» **Description of the task**
Please give back word for word the lines of the material below between the line containing "Produkteigenschaft" and the line containing "西暦どちらでもご使用いただけます。", inclusive.

» **Data to examine**

::::::::::

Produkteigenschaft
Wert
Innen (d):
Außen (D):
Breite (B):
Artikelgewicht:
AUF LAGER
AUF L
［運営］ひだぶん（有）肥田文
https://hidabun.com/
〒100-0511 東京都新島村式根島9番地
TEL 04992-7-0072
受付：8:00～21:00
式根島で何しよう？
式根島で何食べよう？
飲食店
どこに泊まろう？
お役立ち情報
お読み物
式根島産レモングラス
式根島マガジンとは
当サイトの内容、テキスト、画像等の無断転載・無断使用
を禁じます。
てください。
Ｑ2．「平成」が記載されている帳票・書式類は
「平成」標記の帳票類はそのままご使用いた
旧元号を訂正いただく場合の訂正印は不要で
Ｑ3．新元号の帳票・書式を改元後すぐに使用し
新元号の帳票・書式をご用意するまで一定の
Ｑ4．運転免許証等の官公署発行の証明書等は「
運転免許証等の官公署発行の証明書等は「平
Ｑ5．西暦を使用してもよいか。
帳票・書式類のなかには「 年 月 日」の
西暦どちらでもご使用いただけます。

::::::::::

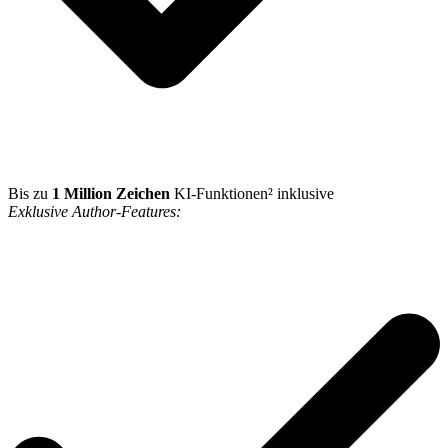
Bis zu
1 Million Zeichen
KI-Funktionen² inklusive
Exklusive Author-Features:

::::::::::

» **Exercise solution**
Produkteigenschaft
Wert
Innen (d):
Außen (D):
Breite (B):
Artikelgewicht:
AUF LAGER
AUF L
［運営］ひだぶん（有）肥田文
https://hidabun.com/
〒100-0511 東京都新島村式根島9番地
TEL 04992-7-0072
受付：8:00～21:00
式根島で何しよう？
式根島で何食べよう？
飲食店
どこに泊まろう？
お役立ち情報
お読み物
式根島産レモングラス
式根島マガジンとは
当サイトの内容、テキスト、画像等の無断転載・無断使用
を禁じます。
てください。
Ｑ2．「平成」が記載されている帳票・書式類は
「平成」標記の帳票類はそのままご使用いた
旧元号を訂正いただく場合の訂正印は不要で
Ｑ3．新元号の帳票・書式を改元後すぐに使用し
新元号の帳票・書式をご用意するまで一定の
Ｑ4．運転免許証等の官公署発行の証明書等は「
運転免許証等の官公署発行の証明書等は「平
Ｑ5．西暦を使用してもよいか。
帳票・書式類のなかには「 年 月 日」の
西暦どちらでもご使用いただけます。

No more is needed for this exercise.